++++ Exercise inputs

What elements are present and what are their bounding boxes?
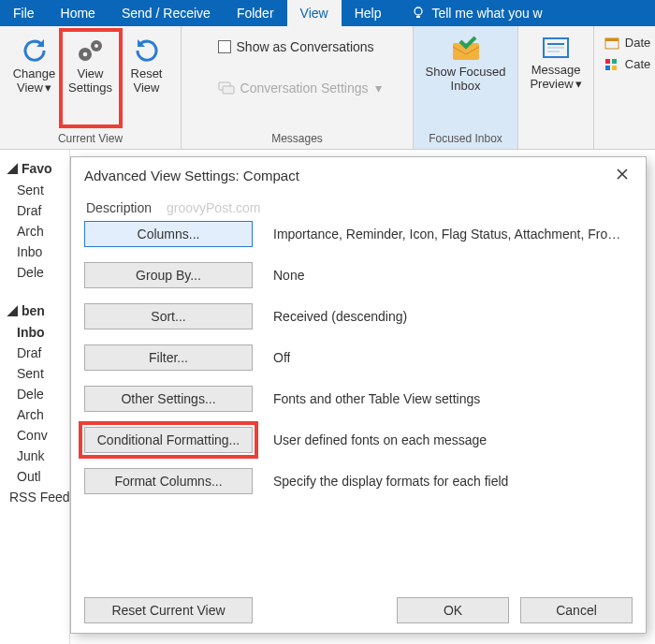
- sort-desc: Received (descending): [273, 309, 407, 324]
- tab-help[interactable]: Help: [342, 0, 395, 26]
- show-focused-inbox-label: Show Focused Inbox: [421, 66, 511, 94]
- group-label-arrangement: [518, 130, 593, 149]
- view-settings-label: View Settings: [63, 67, 119, 95]
- date-button[interactable]: Date: [604, 36, 650, 50]
- conditional-formatting-desc: User defined fonts on each message: [273, 432, 487, 447]
- reset-view-label: Reset View: [119, 67, 175, 95]
- categories-label: Cate: [625, 57, 650, 71]
- tab-home[interactable]: Home: [48, 0, 109, 26]
- nav-item[interactable]: Arch: [0, 221, 69, 242]
- show-as-conversations-checkbox[interactable]: Show as Conversations: [218, 39, 374, 54]
- format-columns-button[interactable]: Format Columns...: [84, 468, 253, 494]
- tab-folder[interactable]: Folder: [224, 0, 287, 26]
- group-label-right: [594, 130, 655, 149]
- dialog-section-label: Description: [86, 200, 152, 215]
- nav-item[interactable]: Arch: [0, 404, 69, 425]
- advanced-view-settings-dialog: Advanced View Settings: Compact Descript…: [71, 157, 646, 633]
- filter-desc: Off: [273, 350, 290, 365]
- tell-me-search[interactable]: Tell me what you w: [398, 0, 555, 26]
- svg-rect-14: [605, 59, 610, 64]
- nav-item[interactable]: Sent: [0, 180, 69, 200]
- undo-arrow-icon: [132, 36, 162, 66]
- lightbulb-icon: [411, 6, 426, 21]
- conversation-settings-label: Conversation Settings: [240, 80, 369, 95]
- change-view-button[interactable]: Change View▾: [7, 32, 63, 124]
- watermark-text: groovyPost.com: [167, 200, 260, 215]
- view-settings-button[interactable]: View Settings: [63, 32, 119, 124]
- svg-point-4: [95, 44, 98, 48]
- svg-rect-6: [223, 86, 234, 94]
- nav-item[interactable]: Sent: [0, 363, 69, 384]
- svg-rect-16: [605, 66, 610, 70]
- svg-rect-13: [605, 38, 619, 41]
- dialog-title: Advanced View Settings: Compact: [84, 168, 299, 183]
- tab-file[interactable]: File: [0, 0, 48, 26]
- close-button[interactable]: [610, 165, 634, 185]
- categories-button[interactable]: Cate: [604, 57, 650, 71]
- focused-inbox-icon: [449, 36, 483, 64]
- conversation-icon: [218, 81, 235, 95]
- group-label-current-view: Current View: [0, 130, 181, 149]
- date-label: Date: [625, 36, 650, 50]
- ribbon: Change View▾ View Settings Reset View Cu…: [0, 26, 655, 150]
- svg-rect-15: [612, 59, 617, 64]
- group-by-desc: None: [273, 268, 304, 283]
- nav-favorites-header[interactable]: ◢ Favo: [0, 157, 69, 180]
- svg-point-0: [415, 7, 422, 15]
- group-label-focused-inbox: Focused Inbox: [414, 130, 517, 149]
- close-icon: [616, 168, 629, 181]
- svg-rect-17: [612, 66, 617, 70]
- checkbox-icon: [218, 40, 231, 53]
- categories-icon: [604, 58, 619, 71]
- nav-item[interactable]: Dele: [0, 384, 69, 404]
- reset-view-button[interactable]: Reset View: [119, 32, 175, 124]
- nav-item[interactable]: Outl: [0, 466, 69, 487]
- message-preview-icon: [541, 36, 571, 62]
- nav-item[interactable]: Draf: [0, 343, 69, 363]
- nav-item[interactable]: Conv: [0, 425, 69, 446]
- other-settings-button[interactable]: Other Settings...: [84, 386, 253, 412]
- tell-me-label: Tell me what you w: [431, 6, 542, 21]
- columns-desc: Importance, Reminder, Icon, Flag Status,…: [273, 227, 629, 242]
- refresh-arrow-icon: [20, 36, 50, 66]
- nav-item[interactable]: RSS Feeds: [0, 487, 69, 507]
- reset-current-view-button[interactable]: Reset Current View: [84, 597, 253, 623]
- nav-item[interactable]: Draf: [0, 200, 69, 221]
- group-label-messages: Messages: [182, 130, 413, 149]
- sort-button[interactable]: Sort...: [84, 303, 253, 329]
- gears-icon: [74, 36, 108, 66]
- nav-item[interactable]: Dele: [0, 262, 69, 283]
- nav-account-header[interactable]: ◢ ben: [0, 300, 69, 322]
- ribbon-tabbar: File Home Send / Receive Folder View Hel…: [0, 0, 655, 26]
- calendar-icon: [604, 37, 619, 50]
- folder-nav[interactable]: ◢ Favo Sent Draf Arch Inbo Dele ◢ ben In…: [0, 150, 70, 644]
- show-focused-inbox-button[interactable]: Show Focused Inbox: [421, 32, 511, 124]
- message-preview-label: Message Preview: [530, 63, 580, 91]
- message-preview-button[interactable]: Message Preview▾: [522, 32, 590, 124]
- other-settings-desc: Fonts and other Table View settings: [273, 391, 480, 406]
- cancel-button[interactable]: Cancel: [520, 597, 633, 623]
- ok-button[interactable]: OK: [397, 597, 509, 623]
- nav-item[interactable]: Inbo: [0, 242, 69, 262]
- conversation-settings-button: Conversation Settings ▾: [218, 80, 383, 95]
- show-as-conversations-label: Show as Conversations: [237, 39, 374, 54]
- tab-view[interactable]: View: [287, 0, 342, 26]
- format-columns-desc: Specify the display formats for each fie…: [273, 474, 508, 489]
- group-by-button[interactable]: Group By...: [84, 262, 253, 288]
- conditional-formatting-button[interactable]: Conditional Formatting...: [84, 427, 253, 453]
- filter-button[interactable]: Filter...: [84, 344, 253, 371]
- nav-item-inbox[interactable]: Inbo: [0, 322, 69, 343]
- nav-item[interactable]: Junk: [0, 446, 69, 466]
- svg-point-2: [82, 52, 87, 57]
- tab-send-receive[interactable]: Send / Receive: [109, 0, 224, 26]
- columns-button[interactable]: Columns...: [84, 221, 253, 247]
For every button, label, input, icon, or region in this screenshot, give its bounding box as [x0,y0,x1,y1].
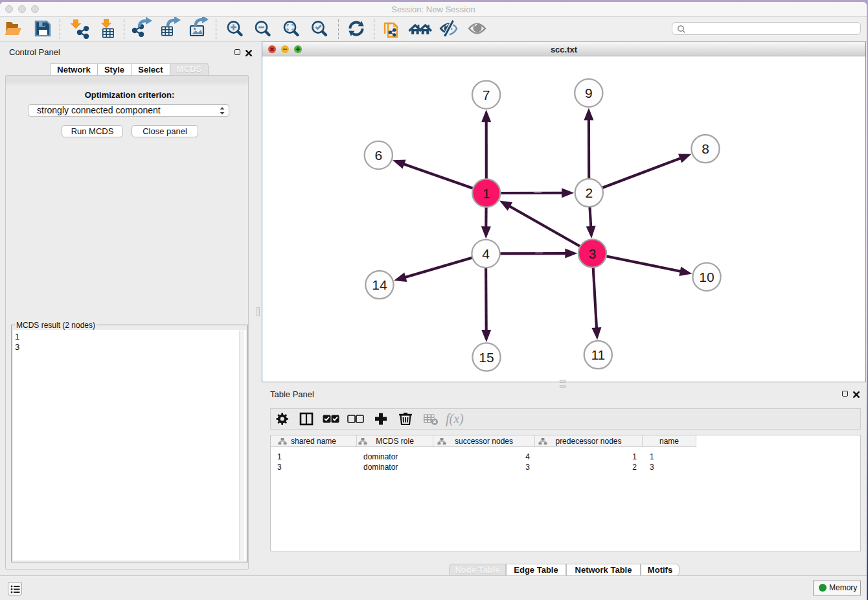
svg-text:8: 8 [702,141,709,156]
svg-text:7: 7 [483,87,490,102]
svg-text:15: 15 [479,350,494,365]
svg-text:11: 11 [591,347,605,362]
svg-text:10: 10 [699,270,714,284]
svg-text:1: 1 [483,186,490,201]
svg-text:f(x): f(x) [446,411,464,426]
svg-text:9: 9 [585,86,593,100]
svg-text:6: 6 [374,148,382,163]
svg-text:2: 2 [585,185,593,200]
svg-text:4: 4 [482,246,490,261]
svg-text:3: 3 [589,246,597,261]
svg-text:14: 14 [372,277,387,292]
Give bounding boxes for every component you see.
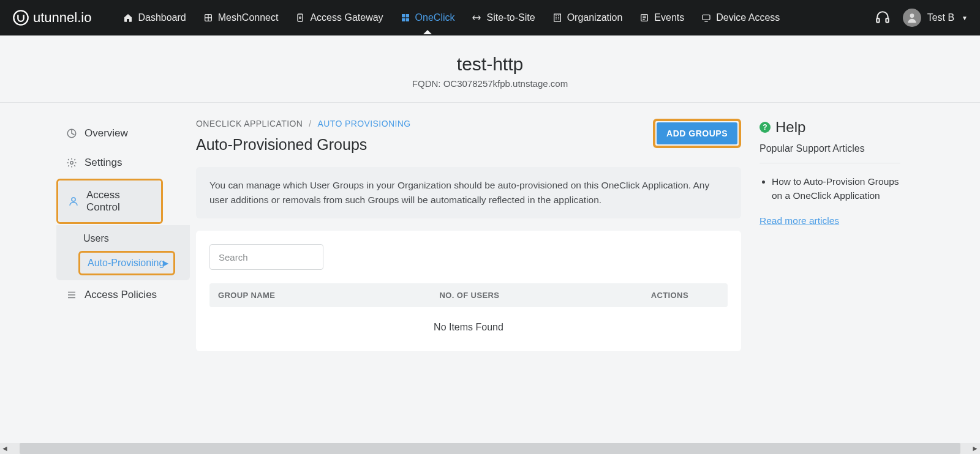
- chevron-down-icon: ▼: [962, 15, 968, 21]
- sidebar-overview-label: Overview: [85, 127, 128, 140]
- nav-organization[interactable]: Organization: [551, 12, 624, 23]
- sidebar-users-label: Users: [83, 233, 109, 244]
- arrows-icon: [472, 13, 481, 23]
- page-fqdn: FQDN: OC3078257kfpb.utnstage.com: [0, 78, 980, 89]
- main-content: ONECLICK APPLICATION / AUTO PROVISIONING…: [190, 119, 753, 351]
- active-tab-caret: [423, 30, 432, 34]
- body-wrap: Overview Settings Access Control Users A…: [0, 103, 980, 351]
- sidebar-access-control[interactable]: Access Control: [58, 180, 161, 222]
- help-title: Help: [775, 119, 805, 136]
- brand-text: utunnel.io: [33, 10, 91, 26]
- nav-organization-label: Organization: [567, 12, 623, 23]
- help-question-icon: ?: [760, 122, 771, 133]
- sidebar-access-policies-label: Access Policies: [85, 289, 157, 301]
- svg-rect-4: [402, 14, 405, 17]
- sidebar: Overview Settings Access Control Users A…: [0, 119, 190, 351]
- svg-rect-5: [405, 14, 409, 17]
- sidebar-settings-label: Settings: [85, 157, 122, 169]
- chevron-right-icon: ▶: [163, 259, 168, 267]
- sidebar-sub-access: Users Auto-Provisioning ▶: [56, 225, 190, 280]
- nav-device-access[interactable]: Device Access: [700, 12, 781, 23]
- svg-point-0: [13, 10, 28, 24]
- events-icon: [639, 13, 649, 23]
- svg-rect-12: [886, 18, 888, 23]
- add-groups-button[interactable]: ADD GROUPS: [657, 122, 737, 144]
- top-navbar: utunnel.io Dashboard MeshConnect Access …: [0, 0, 980, 35]
- sidebar-settings[interactable]: Settings: [56, 148, 190, 177]
- col-no-users: NO. OF USERS: [439, 291, 578, 300]
- col-group-name: GROUP NAME: [218, 291, 439, 300]
- help-article-item[interactable]: How to Auto-Provision Groups on a OneCli…: [772, 174, 900, 203]
- scroll-right-icon[interactable]: ►: [970, 444, 980, 453]
- nav-oneclick[interactable]: OneClick: [399, 12, 456, 23]
- svg-point-16: [72, 198, 75, 201]
- scrollbar-track[interactable]: [20, 443, 960, 454]
- nav-events-label: Events: [654, 12, 684, 23]
- scroll-left-icon[interactable]: ◄: [0, 444, 10, 453]
- gateway-icon: [295, 13, 305, 23]
- empty-message: No Items Found: [209, 307, 728, 338]
- sidebar-access-policies[interactable]: Access Policies: [56, 280, 190, 310]
- brand-logo[interactable]: utunnel.io: [12, 9, 91, 26]
- overview-icon: [66, 128, 77, 139]
- nav-dashboard-label: Dashboard: [138, 12, 186, 23]
- svg-rect-10: [703, 15, 710, 20]
- home-icon: [123, 13, 133, 23]
- help-article-list: How to Auto-Provision Groups on a OneCli…: [760, 174, 900, 203]
- svg-point-3: [300, 17, 301, 19]
- svg-point-13: [910, 13, 914, 18]
- svg-rect-8: [554, 14, 560, 21]
- breadcrumb-current[interactable]: AUTO PROVISIONING: [318, 119, 411, 128]
- nav-device-access-label: Device Access: [716, 12, 780, 23]
- sidebar-auto-provisioning[interactable]: Auto-Provisioning ▶: [80, 253, 173, 274]
- gear-icon: [66, 157, 77, 168]
- grid-icon: [401, 13, 410, 23]
- nav-site-to-site[interactable]: Site-to-Site: [470, 12, 536, 23]
- page-header: test-http FQDN: OC3078257kfpb.utnstage.c…: [0, 35, 980, 103]
- main-heading-row: ONECLICK APPLICATION / AUTO PROVISIONING…: [196, 119, 741, 154]
- user-icon: [68, 196, 79, 207]
- user-menu[interactable]: Test B ▼: [903, 9, 968, 27]
- highlight-add-groups: ADD GROUPS: [653, 119, 741, 148]
- table-header: GROUP NAME NO. OF USERS ACTIONS: [209, 283, 728, 307]
- highlight-auto-provisioning: Auto-Provisioning ▶: [78, 251, 175, 275]
- brand-icon: [12, 9, 29, 26]
- sidebar-overview[interactable]: Overview: [56, 119, 190, 148]
- nav-access-gateway[interactable]: Access Gateway: [294, 12, 384, 23]
- policies-icon: [66, 289, 77, 300]
- nav-dashboard[interactable]: Dashboard: [122, 12, 187, 23]
- device-icon: [701, 13, 711, 23]
- read-more-link[interactable]: Read more articles: [760, 215, 839, 226]
- col-actions: ACTIONS: [578, 291, 719, 300]
- horizontal-scrollbar[interactable]: ◄ ►: [0, 443, 980, 454]
- search-input[interactable]: [209, 244, 323, 270]
- breadcrumb-parent[interactable]: ONECLICK APPLICATION: [196, 119, 303, 128]
- nav-right: Test B ▼: [875, 9, 968, 27]
- breadcrumb: ONECLICK APPLICATION / AUTO PROVISIONING: [196, 119, 411, 128]
- org-icon: [552, 13, 562, 23]
- table-card: GROUP NAME NO. OF USERS ACTIONS No Items…: [196, 231, 741, 351]
- mesh-icon: [203, 13, 213, 23]
- sidebar-access-control-label: Access Control: [86, 189, 151, 214]
- svg-point-15: [70, 162, 74, 165]
- svg-rect-2: [298, 14, 303, 21]
- svg-rect-11: [876, 18, 879, 23]
- help-panel: ? Help Popular Support Articles How to A…: [753, 119, 913, 351]
- nav-meshconnect-label: MeshConnect: [218, 12, 279, 23]
- help-subtitle: Popular Support Articles: [760, 143, 900, 163]
- nav-items: Dashboard MeshConnect Access Gateway One…: [122, 12, 874, 23]
- headset-icon[interactable]: [875, 10, 891, 26]
- nav-meshconnect[interactable]: MeshConnect: [202, 12, 280, 23]
- sidebar-auto-provisioning-label: Auto-Provisioning: [88, 258, 164, 269]
- nav-events[interactable]: Events: [638, 12, 685, 23]
- breadcrumb-separator: /: [309, 119, 311, 128]
- section-title: Auto-Provisioned Groups: [196, 136, 411, 154]
- svg-rect-6: [402, 18, 405, 21]
- user-label: Test B: [927, 12, 954, 23]
- nav-oneclick-label: OneClick: [415, 12, 455, 23]
- sidebar-users[interactable]: Users: [74, 228, 190, 250]
- avatar: [903, 9, 921, 27]
- svg-rect-7: [405, 18, 409, 21]
- nav-access-gateway-label: Access Gateway: [310, 12, 383, 23]
- info-banner: You can manage which User Groups in your…: [196, 167, 741, 218]
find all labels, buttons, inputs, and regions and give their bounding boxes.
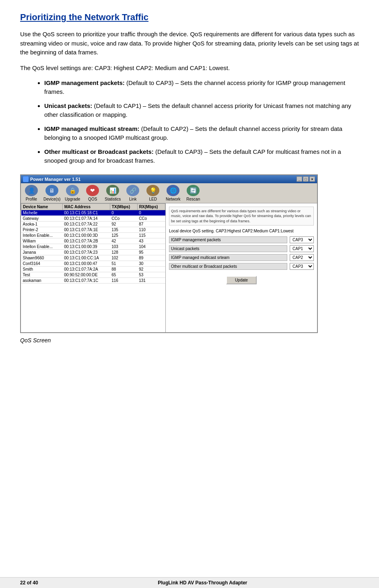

++++++++

Exercise:
When a line of the material above contains the string "formatting", it counts. State the total and nothing more.

Your response:
2